• [Work task]
Using the listing below, copy exactly the lines from the one containing "segment gallbladder" to the one containing "Wrap output in <instances>...</instances>. Segment anything", both lines included, and no others.

• [Listed entries]

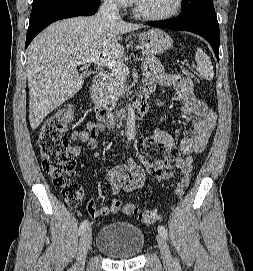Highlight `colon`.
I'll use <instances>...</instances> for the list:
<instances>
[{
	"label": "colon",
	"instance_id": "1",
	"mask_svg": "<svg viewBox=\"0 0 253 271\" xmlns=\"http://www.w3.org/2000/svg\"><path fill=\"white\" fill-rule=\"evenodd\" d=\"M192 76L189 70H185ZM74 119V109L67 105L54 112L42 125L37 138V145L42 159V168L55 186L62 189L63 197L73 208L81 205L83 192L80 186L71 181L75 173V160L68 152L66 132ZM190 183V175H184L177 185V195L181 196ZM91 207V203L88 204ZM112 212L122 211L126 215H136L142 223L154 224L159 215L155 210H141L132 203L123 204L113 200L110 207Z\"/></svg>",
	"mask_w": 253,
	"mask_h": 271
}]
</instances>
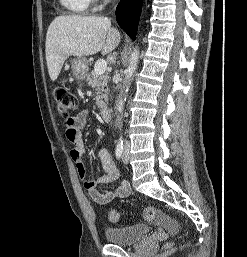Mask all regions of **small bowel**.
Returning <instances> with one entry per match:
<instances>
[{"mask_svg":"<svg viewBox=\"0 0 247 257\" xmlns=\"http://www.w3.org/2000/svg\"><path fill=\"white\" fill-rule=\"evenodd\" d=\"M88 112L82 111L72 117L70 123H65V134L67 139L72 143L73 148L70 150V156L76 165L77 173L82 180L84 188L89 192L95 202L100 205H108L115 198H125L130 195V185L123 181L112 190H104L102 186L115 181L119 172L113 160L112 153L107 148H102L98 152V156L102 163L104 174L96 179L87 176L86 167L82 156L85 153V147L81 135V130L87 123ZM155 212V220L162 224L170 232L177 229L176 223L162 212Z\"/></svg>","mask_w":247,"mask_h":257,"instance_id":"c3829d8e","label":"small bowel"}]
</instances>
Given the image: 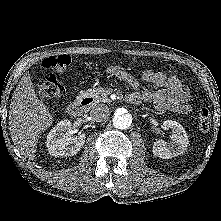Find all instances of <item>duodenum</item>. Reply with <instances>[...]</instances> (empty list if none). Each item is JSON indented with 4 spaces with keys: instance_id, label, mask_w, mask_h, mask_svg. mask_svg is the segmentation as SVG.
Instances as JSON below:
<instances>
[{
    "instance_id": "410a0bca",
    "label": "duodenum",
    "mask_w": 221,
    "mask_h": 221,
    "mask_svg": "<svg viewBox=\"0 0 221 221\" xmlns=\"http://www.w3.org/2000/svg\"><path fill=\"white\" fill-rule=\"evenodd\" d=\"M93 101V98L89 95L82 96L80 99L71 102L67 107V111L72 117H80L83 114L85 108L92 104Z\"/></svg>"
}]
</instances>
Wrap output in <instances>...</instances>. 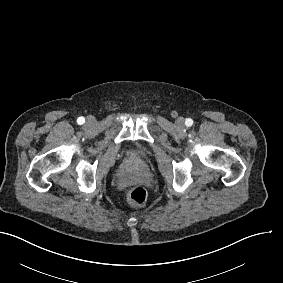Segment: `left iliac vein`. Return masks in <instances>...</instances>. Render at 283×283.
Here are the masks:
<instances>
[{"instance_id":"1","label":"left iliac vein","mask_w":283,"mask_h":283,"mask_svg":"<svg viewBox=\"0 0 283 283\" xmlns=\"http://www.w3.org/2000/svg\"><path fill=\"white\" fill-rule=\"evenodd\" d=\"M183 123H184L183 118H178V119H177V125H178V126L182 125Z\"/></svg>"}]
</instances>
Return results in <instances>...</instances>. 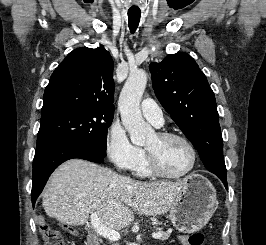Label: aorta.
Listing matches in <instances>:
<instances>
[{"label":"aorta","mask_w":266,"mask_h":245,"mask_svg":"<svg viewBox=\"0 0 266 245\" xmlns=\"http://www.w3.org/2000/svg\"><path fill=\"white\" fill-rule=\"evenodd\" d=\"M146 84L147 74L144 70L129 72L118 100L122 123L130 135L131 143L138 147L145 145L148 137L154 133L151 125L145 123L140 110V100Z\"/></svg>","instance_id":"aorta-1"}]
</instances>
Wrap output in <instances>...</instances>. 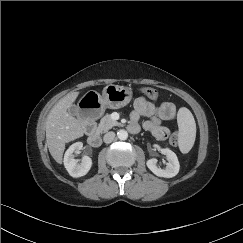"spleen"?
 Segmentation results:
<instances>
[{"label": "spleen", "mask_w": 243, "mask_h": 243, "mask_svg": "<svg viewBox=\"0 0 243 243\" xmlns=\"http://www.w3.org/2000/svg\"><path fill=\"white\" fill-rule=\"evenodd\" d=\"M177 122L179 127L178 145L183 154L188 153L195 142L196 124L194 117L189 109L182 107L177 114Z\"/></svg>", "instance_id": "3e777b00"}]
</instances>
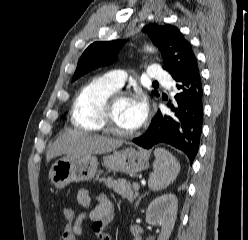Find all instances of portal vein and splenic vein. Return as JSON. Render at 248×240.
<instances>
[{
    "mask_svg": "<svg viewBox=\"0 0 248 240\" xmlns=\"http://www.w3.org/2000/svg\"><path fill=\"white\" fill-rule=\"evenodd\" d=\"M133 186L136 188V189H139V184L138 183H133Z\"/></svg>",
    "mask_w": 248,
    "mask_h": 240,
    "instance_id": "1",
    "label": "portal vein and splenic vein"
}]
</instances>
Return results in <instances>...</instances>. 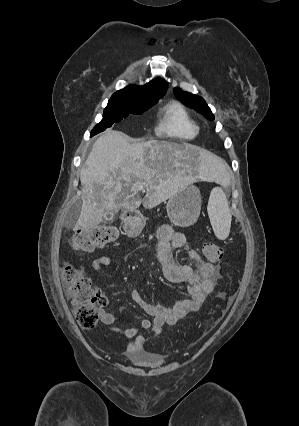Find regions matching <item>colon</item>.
---
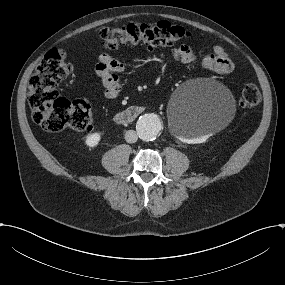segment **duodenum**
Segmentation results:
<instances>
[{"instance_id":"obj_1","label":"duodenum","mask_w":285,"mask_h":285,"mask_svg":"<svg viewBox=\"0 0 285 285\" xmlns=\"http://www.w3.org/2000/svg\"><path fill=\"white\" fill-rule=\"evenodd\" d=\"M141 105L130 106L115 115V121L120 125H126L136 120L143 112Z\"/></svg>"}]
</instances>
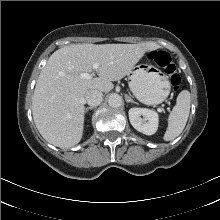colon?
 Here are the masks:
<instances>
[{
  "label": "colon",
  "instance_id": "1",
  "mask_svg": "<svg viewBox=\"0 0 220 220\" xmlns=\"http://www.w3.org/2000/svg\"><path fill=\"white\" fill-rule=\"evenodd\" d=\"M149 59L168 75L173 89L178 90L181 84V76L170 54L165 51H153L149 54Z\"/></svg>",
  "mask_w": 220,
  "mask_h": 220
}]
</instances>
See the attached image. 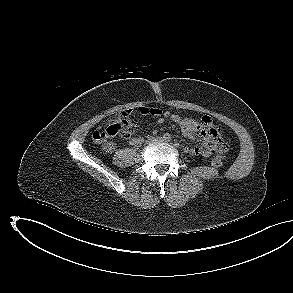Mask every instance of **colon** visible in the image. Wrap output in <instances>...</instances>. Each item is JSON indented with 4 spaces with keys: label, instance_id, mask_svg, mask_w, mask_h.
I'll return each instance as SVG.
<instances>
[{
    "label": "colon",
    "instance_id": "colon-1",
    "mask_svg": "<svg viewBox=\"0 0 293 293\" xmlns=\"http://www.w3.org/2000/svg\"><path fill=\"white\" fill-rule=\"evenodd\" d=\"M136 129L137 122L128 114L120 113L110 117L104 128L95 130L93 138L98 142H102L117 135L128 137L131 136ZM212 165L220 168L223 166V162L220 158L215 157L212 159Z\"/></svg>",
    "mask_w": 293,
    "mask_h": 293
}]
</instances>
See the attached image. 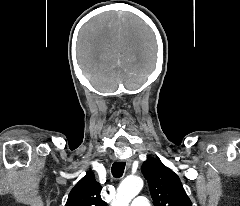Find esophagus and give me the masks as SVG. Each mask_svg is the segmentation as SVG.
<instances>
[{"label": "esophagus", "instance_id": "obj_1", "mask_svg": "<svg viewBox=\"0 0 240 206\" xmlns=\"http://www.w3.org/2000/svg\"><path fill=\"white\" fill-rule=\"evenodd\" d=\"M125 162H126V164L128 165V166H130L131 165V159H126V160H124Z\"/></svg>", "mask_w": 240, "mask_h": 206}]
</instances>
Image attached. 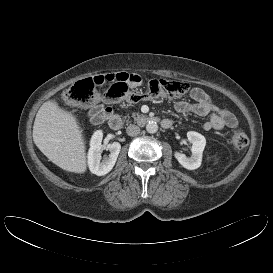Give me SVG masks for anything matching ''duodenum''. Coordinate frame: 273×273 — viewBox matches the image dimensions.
* * *
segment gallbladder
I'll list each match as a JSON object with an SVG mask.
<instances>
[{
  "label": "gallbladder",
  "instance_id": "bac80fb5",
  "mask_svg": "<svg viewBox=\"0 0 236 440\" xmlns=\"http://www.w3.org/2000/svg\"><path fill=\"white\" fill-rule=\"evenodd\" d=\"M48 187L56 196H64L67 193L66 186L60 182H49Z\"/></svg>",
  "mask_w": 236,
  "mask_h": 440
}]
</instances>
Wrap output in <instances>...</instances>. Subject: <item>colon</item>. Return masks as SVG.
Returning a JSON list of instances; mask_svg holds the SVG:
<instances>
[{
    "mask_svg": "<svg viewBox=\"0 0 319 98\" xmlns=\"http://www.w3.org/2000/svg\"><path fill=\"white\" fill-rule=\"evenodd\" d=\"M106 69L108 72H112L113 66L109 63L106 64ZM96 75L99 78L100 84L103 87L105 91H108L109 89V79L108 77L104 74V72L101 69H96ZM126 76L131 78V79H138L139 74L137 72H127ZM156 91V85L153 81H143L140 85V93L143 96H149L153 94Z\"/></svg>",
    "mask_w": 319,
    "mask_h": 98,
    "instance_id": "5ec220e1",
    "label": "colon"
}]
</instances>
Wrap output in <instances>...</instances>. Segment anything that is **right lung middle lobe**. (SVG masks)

• [Problem solution]
segment gallbladder
I'll list each match as a JSON object with an SVG mask.
<instances>
[{
  "label": "gallbladder",
  "instance_id": "bac80fb5",
  "mask_svg": "<svg viewBox=\"0 0 236 440\" xmlns=\"http://www.w3.org/2000/svg\"><path fill=\"white\" fill-rule=\"evenodd\" d=\"M48 187L56 196H64L67 193L66 186L60 182H49Z\"/></svg>",
  "mask_w": 236,
  "mask_h": 440
}]
</instances>
Wrap output in <instances>...</instances>. Subject: <item>colon</item>. Return masks as SVG.
Returning a JSON list of instances; mask_svg holds the SVG:
<instances>
[{
    "mask_svg": "<svg viewBox=\"0 0 319 98\" xmlns=\"http://www.w3.org/2000/svg\"><path fill=\"white\" fill-rule=\"evenodd\" d=\"M106 69L108 72H112L113 66L109 63L106 64ZM96 75L99 78L100 84L103 87L105 91H108L109 89V79L108 77L104 74V72L101 69H96ZM126 76L131 78V79H138L139 74L137 72H127ZM156 91V85L153 81H143L140 85V93L143 96H149L153 94Z\"/></svg>",
    "mask_w": 319,
    "mask_h": 98,
    "instance_id": "5ec220e1",
    "label": "colon"
}]
</instances>
Wrap output in <instances>...</instances>. Segment anything that is **right lung middle lobe**. (SVG masks)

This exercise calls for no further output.